The hour-long pocket epic unwinds in an overlapping series of dreamlike episodes extrapolated from the book. Four energetic, agile performers -- Hayley Brown, Jeremy Louise Eaton, Justin Handley and Richard Newman -- play all the supporting roles. Carlos Uriona and Matthew Glassman are Quixote and Sancho. They make an effective and affecting pair, Uriona giving the Knight of the Mournful Countenance a sense of dogged idealism, with Glassman charmingly bewildered as the Don's steadfast sidekick.
For Quixote's armor, Uriona wears a World War I-era pilot's leather helmet and goggles. His faithful steed Rosinante is a tricycle, and his epic quest is symbolized by a tall metal stepladder on wheels, which Glassman patiently rolls along, Uriona standing atop it like a mad sea captain at the prow of his ship.

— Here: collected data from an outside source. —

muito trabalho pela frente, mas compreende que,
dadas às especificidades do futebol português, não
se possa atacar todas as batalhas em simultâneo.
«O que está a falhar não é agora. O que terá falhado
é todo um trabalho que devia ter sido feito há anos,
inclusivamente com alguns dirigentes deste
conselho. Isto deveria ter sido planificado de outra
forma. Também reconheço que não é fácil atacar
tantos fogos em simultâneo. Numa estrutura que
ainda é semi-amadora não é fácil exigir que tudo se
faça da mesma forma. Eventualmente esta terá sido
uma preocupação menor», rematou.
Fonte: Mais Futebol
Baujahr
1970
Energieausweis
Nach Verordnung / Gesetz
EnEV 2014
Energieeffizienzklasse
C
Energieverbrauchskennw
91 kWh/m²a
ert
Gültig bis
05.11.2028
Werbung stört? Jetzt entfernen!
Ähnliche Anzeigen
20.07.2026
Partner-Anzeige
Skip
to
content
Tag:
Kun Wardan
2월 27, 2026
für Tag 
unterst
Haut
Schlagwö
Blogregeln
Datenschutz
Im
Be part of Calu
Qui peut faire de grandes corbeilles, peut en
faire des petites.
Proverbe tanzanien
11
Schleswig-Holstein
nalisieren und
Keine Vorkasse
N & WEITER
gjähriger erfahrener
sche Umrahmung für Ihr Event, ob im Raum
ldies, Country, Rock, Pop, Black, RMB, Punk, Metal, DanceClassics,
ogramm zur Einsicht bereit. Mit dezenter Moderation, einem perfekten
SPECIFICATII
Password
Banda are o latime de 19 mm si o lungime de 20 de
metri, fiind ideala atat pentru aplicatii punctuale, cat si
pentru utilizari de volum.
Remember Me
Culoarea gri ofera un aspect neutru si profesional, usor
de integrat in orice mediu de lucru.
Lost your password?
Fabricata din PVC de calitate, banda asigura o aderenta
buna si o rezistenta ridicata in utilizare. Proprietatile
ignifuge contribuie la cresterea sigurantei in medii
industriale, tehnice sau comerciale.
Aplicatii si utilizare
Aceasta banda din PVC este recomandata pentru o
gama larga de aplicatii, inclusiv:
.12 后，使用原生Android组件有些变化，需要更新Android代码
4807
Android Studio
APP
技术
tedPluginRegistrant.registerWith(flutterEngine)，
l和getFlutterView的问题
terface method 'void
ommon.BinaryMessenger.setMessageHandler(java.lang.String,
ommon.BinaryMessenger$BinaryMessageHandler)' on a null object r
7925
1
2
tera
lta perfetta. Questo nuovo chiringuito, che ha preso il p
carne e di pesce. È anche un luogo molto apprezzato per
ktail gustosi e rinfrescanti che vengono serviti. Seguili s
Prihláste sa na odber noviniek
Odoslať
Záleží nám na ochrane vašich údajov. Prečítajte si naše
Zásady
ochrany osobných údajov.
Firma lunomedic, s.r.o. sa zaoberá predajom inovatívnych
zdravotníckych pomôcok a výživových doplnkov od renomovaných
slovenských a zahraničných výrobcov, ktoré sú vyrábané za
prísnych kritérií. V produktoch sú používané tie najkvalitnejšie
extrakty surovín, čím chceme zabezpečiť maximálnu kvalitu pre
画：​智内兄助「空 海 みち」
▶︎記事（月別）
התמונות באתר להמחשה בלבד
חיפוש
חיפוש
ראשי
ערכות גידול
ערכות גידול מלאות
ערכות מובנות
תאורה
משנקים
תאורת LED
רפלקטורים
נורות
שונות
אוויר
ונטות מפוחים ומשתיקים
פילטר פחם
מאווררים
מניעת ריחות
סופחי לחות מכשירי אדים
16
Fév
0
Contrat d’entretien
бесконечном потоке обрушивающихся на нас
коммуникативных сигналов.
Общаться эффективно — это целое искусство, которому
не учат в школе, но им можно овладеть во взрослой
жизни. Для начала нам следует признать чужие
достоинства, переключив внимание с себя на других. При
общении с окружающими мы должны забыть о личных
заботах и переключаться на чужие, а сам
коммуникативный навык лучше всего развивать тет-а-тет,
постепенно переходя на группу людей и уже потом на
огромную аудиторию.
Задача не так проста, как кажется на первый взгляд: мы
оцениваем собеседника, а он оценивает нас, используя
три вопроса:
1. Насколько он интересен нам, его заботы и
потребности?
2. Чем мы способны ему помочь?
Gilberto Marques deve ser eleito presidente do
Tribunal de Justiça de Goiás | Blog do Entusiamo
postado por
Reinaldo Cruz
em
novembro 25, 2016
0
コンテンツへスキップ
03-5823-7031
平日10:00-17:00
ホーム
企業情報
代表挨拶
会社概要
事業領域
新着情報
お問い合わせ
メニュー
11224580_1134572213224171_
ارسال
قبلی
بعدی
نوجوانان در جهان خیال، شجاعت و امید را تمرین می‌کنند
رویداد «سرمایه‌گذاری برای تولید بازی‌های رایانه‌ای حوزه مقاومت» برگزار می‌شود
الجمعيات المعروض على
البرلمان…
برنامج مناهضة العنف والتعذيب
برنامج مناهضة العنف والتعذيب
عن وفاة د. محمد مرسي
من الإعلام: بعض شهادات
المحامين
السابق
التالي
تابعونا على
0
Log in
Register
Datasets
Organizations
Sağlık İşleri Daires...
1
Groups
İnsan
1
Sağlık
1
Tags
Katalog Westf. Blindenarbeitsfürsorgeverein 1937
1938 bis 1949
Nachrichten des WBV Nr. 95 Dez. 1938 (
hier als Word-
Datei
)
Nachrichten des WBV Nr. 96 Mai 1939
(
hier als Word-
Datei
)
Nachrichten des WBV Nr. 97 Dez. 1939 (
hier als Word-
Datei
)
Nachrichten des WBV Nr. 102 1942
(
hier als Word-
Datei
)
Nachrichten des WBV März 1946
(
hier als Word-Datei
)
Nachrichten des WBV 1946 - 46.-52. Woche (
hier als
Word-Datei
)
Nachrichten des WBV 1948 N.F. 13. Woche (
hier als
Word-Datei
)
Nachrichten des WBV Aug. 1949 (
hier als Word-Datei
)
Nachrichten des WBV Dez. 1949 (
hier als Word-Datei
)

Though no explanation is given of the show's title, "The UnPOSSESSED", it reflects the company's take on the story. Where Don Quixote is possessed by delusions of heroic valor, making a demented response to hard-edged reality, Double Edge sees clearly into a world gone mad. Nonetheless, like Quixote, their response is fanciful, even hopeful. As Klein puts it, this theater piece "exists in the juxtaposition between the external nightmare that we have created and the impossible dream that we must risk creating."